Tribunal Administratif de Lyon — Décision N° TA69-2508679

mardi 30 septembre 2025

JuridictionTribunal Administratif de Lyon
SectionTribunal Administratif de Lyon
N° DossierTA69-2508679
TypeDécision
RecoursExcès de pouvoir
Formation4ème chambre
Avocat requérantPELISSIER-BOUAZZA

Résumé IA

Le Tribunal Administratif de Lyon a annulé l'arrêté du 10 juin 2025 par lequel le préfet de la Loire refusait un titre de séjour à M. A... C..., ressortissant tunisien, et l'obligeait à quitter le territoire.

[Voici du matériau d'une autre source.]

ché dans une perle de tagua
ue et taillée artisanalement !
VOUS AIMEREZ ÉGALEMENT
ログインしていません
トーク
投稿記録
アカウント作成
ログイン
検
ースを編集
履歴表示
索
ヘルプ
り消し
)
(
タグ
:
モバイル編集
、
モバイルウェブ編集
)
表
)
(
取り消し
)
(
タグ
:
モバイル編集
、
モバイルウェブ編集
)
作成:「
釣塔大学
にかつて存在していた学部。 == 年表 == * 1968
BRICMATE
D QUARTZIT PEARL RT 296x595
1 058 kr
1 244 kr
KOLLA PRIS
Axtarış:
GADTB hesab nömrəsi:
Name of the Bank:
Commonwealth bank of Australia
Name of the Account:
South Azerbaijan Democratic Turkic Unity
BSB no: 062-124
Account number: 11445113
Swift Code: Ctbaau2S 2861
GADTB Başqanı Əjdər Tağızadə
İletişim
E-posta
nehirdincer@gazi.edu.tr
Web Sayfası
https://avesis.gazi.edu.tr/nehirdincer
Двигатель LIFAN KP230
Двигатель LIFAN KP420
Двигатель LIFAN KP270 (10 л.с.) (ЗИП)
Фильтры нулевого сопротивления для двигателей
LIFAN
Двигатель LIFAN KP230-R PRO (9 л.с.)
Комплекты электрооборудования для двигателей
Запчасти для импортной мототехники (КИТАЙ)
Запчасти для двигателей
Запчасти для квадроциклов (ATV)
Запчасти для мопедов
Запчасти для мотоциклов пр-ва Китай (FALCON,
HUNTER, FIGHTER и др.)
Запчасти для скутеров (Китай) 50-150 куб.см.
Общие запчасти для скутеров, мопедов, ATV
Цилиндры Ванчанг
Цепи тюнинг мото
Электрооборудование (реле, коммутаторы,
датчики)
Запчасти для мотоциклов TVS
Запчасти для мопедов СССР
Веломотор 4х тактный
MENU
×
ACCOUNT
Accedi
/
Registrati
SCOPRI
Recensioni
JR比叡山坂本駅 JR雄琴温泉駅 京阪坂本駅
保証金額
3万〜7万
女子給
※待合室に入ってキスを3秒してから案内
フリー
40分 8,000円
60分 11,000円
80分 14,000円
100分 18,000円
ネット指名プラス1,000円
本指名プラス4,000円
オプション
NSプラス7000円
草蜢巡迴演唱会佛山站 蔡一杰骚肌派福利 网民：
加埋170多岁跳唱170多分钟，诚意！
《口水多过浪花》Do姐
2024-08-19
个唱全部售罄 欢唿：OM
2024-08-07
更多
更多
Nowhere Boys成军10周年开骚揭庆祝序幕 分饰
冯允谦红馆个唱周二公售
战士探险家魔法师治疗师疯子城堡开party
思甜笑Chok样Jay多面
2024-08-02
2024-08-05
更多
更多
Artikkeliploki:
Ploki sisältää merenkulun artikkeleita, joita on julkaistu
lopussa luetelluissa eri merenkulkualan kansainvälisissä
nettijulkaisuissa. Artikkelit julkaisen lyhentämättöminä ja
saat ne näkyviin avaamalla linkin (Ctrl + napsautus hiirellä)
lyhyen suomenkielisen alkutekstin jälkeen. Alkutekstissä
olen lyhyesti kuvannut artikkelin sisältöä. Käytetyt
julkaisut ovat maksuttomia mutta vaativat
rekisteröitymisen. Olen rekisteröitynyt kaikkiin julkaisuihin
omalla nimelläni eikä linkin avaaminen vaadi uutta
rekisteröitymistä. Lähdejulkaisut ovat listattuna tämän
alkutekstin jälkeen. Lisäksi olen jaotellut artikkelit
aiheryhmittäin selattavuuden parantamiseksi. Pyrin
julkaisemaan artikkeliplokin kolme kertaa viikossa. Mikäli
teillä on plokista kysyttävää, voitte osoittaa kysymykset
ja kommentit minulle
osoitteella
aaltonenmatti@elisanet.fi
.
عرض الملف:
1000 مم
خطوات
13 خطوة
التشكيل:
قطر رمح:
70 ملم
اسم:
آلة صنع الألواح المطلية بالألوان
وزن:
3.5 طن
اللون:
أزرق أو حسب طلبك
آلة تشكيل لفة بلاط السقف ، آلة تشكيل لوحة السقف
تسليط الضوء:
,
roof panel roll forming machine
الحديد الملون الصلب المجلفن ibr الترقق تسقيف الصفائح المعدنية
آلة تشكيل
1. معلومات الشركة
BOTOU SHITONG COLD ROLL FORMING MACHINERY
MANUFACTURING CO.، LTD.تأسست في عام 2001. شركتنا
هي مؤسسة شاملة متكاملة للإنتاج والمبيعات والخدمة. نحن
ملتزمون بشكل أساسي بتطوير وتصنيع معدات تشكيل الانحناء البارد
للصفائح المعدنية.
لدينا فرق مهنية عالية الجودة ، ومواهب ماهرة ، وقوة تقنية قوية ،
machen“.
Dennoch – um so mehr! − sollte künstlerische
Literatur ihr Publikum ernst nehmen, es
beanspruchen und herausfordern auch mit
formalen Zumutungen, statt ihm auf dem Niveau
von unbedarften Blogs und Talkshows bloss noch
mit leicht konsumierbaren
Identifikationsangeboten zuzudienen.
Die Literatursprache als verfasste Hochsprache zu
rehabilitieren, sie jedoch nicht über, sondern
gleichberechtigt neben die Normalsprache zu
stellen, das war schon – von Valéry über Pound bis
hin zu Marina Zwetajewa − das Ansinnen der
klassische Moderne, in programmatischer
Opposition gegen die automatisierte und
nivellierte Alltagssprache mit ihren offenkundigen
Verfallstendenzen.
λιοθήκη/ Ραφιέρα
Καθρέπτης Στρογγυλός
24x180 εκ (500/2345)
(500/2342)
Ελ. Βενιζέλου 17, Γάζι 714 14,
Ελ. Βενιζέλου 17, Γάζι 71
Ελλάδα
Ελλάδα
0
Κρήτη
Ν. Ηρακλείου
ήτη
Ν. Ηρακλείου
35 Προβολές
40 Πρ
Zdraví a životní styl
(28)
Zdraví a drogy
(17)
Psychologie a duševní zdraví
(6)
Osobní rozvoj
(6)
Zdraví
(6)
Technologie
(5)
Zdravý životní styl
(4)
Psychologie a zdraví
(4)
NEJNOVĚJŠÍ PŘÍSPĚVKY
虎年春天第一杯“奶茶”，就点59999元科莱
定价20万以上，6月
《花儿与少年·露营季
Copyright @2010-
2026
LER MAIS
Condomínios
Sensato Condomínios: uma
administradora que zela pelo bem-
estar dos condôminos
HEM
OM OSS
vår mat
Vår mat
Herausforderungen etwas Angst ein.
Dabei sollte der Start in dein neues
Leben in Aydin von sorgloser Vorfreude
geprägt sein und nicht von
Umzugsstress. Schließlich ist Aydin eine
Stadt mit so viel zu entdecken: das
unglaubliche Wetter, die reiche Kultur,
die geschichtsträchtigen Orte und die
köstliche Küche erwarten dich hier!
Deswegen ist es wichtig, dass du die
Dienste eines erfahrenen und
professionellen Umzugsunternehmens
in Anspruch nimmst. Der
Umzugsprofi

La solution retenue est fondée sur l'article L. 435-1 du code de l'entrée et du séjour des étrangers et du droit d'asile, car le préfet n'avait pas saisi la commission du titre de séjour avant de refuser la demande d'admission exceptionnelle au séjour d'un étranger justifiant de plus de dix ans de résidence habituelle en France. Le tribunal a annulé l'ensemble des décisions contestées (refus de titre, obligation de quitter le territoire, fixation du pays de renvoi et interdiction de retour) en raison de cette irrégularité procédurale. Il a enjoint au préfet de réexaminer la situation de l'intéressé dans un délai de quatre mois et de lui délivrer une autorisation provisoire de séjour dans l'attente.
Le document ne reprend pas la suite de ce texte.